**REQUIRED ACTION:** Do any lines in the data below contain "been"? If so, copy every one of them.

**RECORDS FOR THIS TASK:**
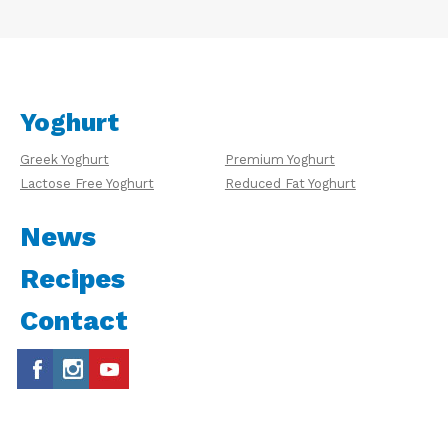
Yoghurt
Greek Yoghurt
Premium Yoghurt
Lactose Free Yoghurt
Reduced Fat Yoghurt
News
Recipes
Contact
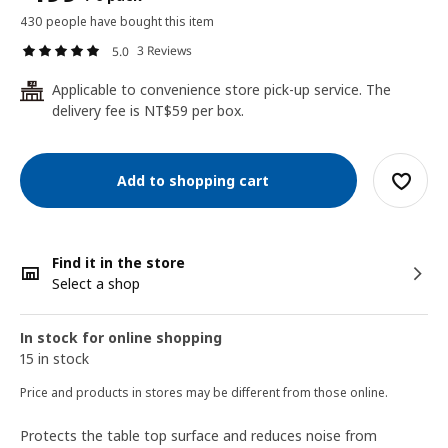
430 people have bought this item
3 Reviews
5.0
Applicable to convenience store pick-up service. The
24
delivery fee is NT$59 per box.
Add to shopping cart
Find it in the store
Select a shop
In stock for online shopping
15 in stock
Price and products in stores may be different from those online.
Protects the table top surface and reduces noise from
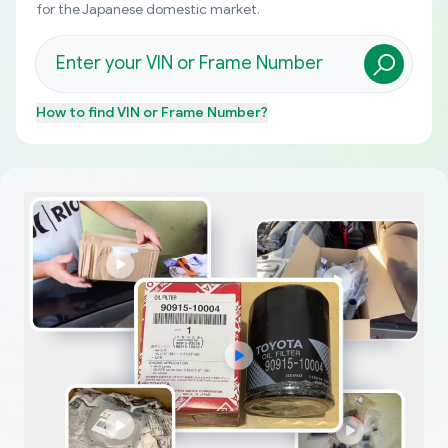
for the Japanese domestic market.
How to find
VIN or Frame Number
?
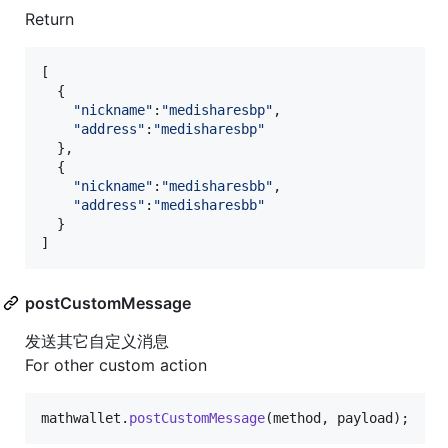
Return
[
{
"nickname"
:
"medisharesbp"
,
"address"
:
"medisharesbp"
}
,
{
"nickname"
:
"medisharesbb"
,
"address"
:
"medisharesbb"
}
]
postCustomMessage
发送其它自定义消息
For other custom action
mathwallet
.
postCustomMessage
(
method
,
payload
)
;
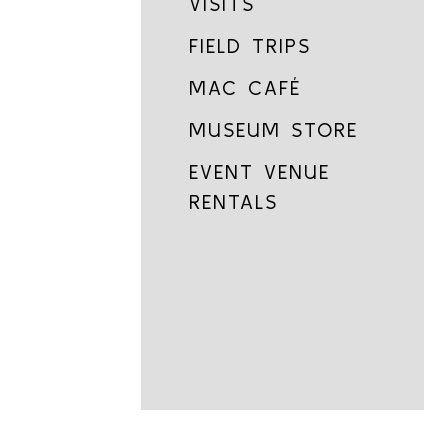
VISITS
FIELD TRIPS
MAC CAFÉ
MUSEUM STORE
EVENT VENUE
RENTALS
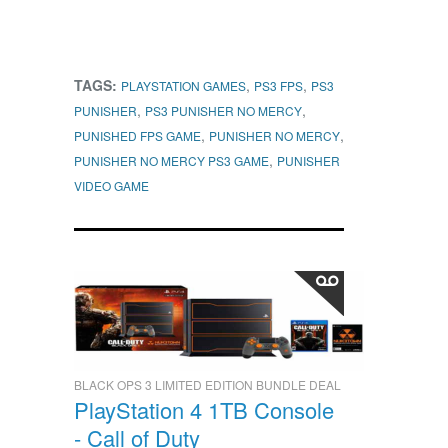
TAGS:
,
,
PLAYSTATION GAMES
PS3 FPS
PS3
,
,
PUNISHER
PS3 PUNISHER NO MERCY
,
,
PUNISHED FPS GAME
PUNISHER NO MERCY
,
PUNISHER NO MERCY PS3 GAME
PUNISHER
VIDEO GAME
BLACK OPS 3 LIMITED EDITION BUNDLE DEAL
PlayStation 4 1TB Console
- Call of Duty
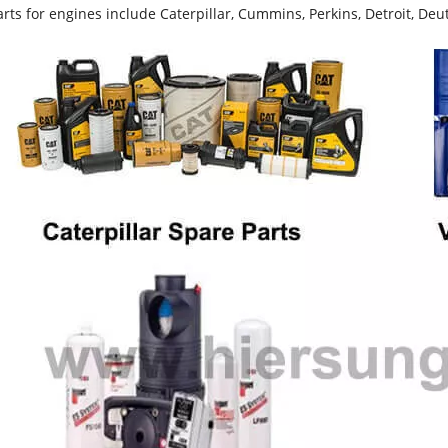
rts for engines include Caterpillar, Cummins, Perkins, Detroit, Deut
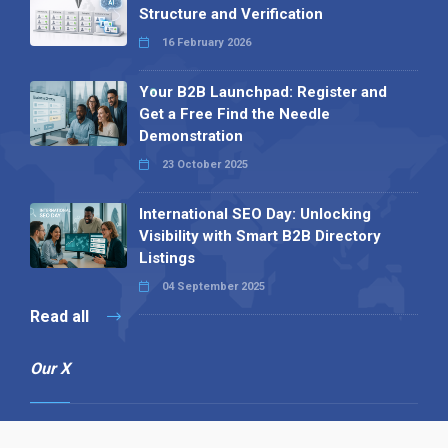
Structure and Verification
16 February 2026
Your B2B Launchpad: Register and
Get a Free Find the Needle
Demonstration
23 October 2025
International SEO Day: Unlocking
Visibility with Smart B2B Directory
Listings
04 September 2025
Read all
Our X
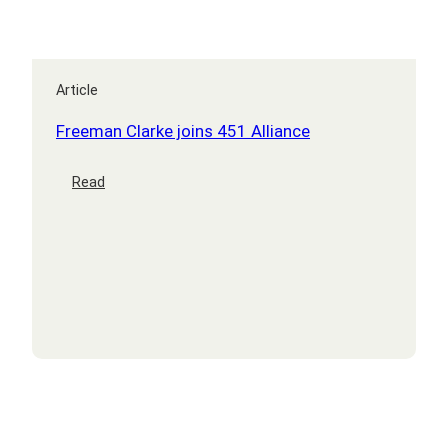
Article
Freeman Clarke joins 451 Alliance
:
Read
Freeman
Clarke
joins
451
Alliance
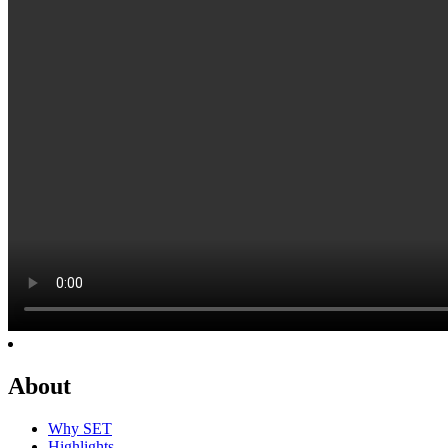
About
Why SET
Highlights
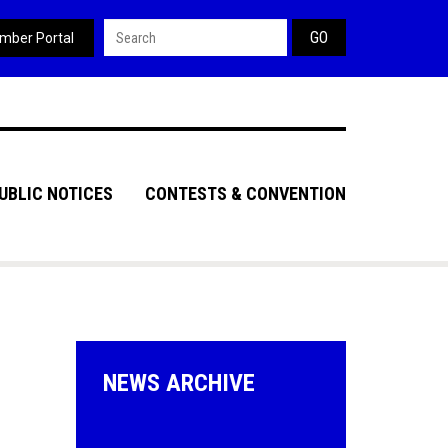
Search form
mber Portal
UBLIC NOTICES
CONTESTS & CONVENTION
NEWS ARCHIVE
==
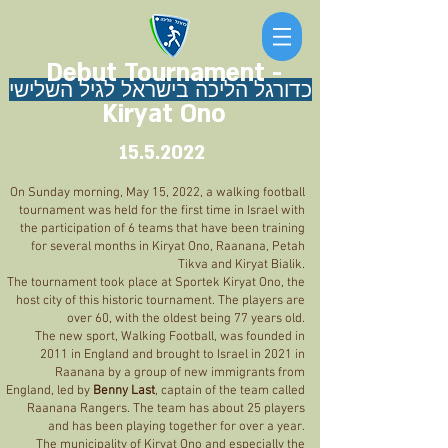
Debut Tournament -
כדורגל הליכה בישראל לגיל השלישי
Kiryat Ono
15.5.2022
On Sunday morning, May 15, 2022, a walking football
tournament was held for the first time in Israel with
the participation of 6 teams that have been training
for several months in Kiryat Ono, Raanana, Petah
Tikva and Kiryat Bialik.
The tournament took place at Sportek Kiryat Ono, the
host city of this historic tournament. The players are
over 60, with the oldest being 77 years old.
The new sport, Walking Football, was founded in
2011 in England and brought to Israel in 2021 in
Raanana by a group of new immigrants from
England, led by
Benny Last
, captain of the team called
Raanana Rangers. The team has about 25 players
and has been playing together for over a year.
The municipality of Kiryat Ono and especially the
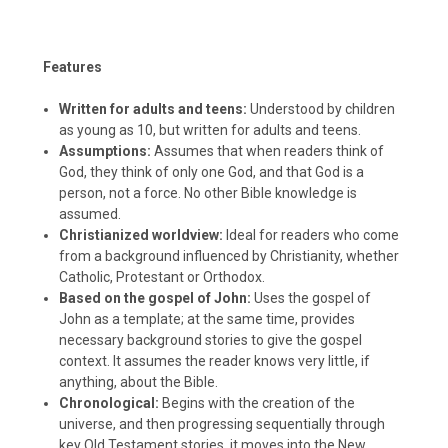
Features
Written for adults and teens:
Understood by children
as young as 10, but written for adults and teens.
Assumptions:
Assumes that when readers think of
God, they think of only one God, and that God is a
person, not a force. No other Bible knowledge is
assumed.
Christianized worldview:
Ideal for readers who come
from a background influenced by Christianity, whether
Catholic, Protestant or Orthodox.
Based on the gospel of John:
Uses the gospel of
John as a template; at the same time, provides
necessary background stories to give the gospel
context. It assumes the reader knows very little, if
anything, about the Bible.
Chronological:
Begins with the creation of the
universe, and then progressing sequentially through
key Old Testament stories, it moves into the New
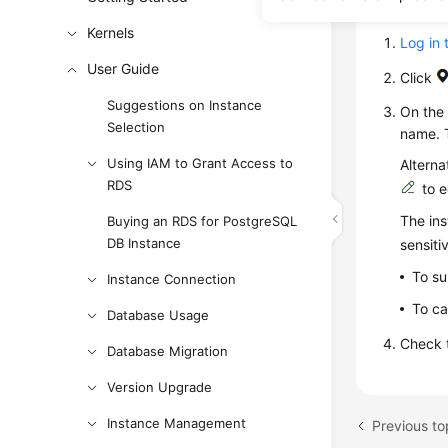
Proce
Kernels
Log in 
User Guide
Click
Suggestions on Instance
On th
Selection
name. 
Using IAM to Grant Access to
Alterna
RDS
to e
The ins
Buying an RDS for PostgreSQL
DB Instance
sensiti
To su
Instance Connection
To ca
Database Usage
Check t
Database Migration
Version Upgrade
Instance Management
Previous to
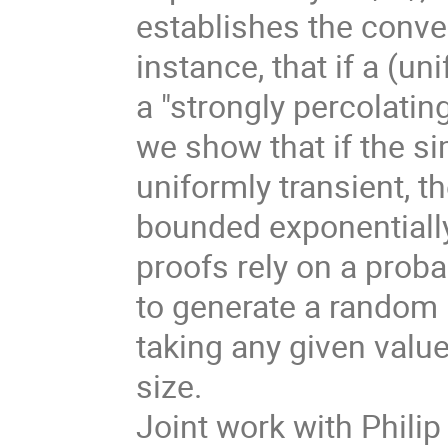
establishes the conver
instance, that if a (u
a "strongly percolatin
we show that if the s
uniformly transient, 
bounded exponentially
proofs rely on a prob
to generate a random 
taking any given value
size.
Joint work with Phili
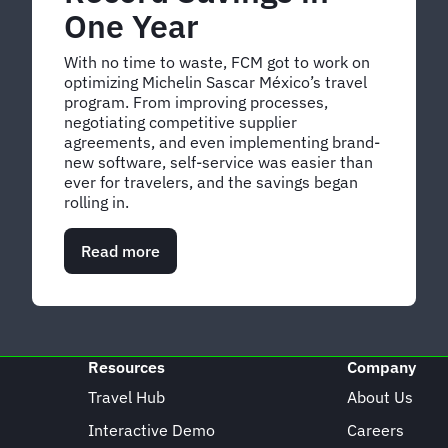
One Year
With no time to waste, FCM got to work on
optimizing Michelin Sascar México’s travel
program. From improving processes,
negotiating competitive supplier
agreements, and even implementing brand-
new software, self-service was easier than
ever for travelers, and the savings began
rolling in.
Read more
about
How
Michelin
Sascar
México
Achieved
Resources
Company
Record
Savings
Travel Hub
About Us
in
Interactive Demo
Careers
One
* * *
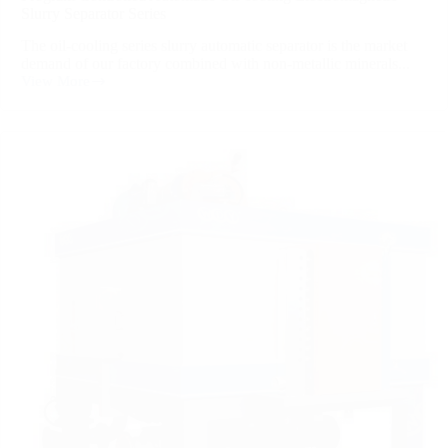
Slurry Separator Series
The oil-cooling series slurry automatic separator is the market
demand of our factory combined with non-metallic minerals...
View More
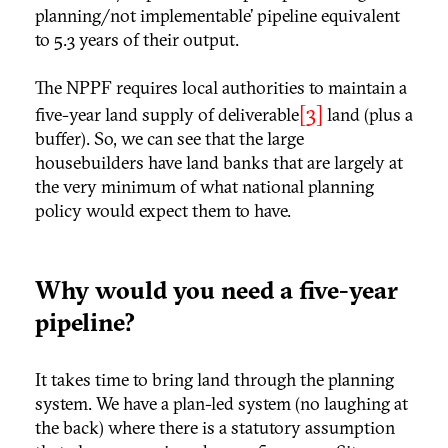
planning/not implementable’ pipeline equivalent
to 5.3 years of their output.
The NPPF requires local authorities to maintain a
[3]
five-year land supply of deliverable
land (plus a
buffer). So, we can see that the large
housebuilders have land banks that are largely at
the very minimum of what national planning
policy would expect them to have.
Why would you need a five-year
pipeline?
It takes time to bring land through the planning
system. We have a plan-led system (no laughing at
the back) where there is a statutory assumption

**FINAL ANSWER:**
the participation of 6 teams that have been training
and has been playing together for over a year.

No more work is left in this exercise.